Lately I have focused on product recalls involving children's clothing - specifically drawstrings or lead. In this case, it is a blanket with a manufacturing defect. The satin border can come loose and pose a strangulation hazard.
This problem is likely a stitching problem. I would have to see a picture of the actual defect. Possibly it is loose tension on the stitches or an improper stitches per inch (SPI). I have seen some manufacturers try to produce goods with stitches that are too large. I have been known to go down the production line and turn the SPI up because you can *technically* sew faster with a larger SPI (say 5-7 SPI versus 8-10 SPI). For an operator that is paid by the piece, this is a huge temptation. An in-line inspector or quality auditor should pay attention to this problem if it shows up. An incorrect SPI is ugly and will interfere with the structural integrity/strength of the seam. The actual SPI needed should be specified in a quality manual or other technical specifications. You can determine what is appropriate during product testing. (Topstitching usually has larger stitches and heavier thread. Not usually a problem unless the topstitching is also a major functional seam.
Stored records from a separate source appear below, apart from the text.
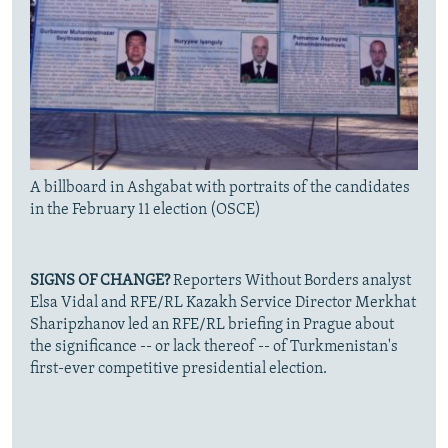
A billboard in Ashgabat with portraits of the candidates
in the February 11 election (OSCE)
SIGNS OF CHANGE?
Reporters Without Borders analyst
Elsa Vidal and RFE/RL Kazakh Service Director Merkhat
Sharipzhanov led an RFE/RL briefing in Prague about
the significance -- or lack thereof -- of Turkmenistan's
first-ever competitive presidential election.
Some operations are sewn and topstitched in one operation and thus must have the proper structural integrity).
Another possibility is that not enough of the blanket fabric was pushed into the binding. Depending on the type of fabric used for the blanket, the binding could just pull off the edge. Some fabrics are just not appropriate for this kind of finish with the expected kind of use. I have seen bindings pull off of all kinds of fabric, say an organza versus a cotton broadcloth. Or a triple velvet versus a fleece.
Again, I don't know the exact mechanism that caused the binding to become loose. Just some things to consider if making a similar product. BTW, any type of trimmery needs to be pull tested. Buttons, snaps, ribbons, flowers, doll eyes, the list could go on. All these things are potential choking hazards.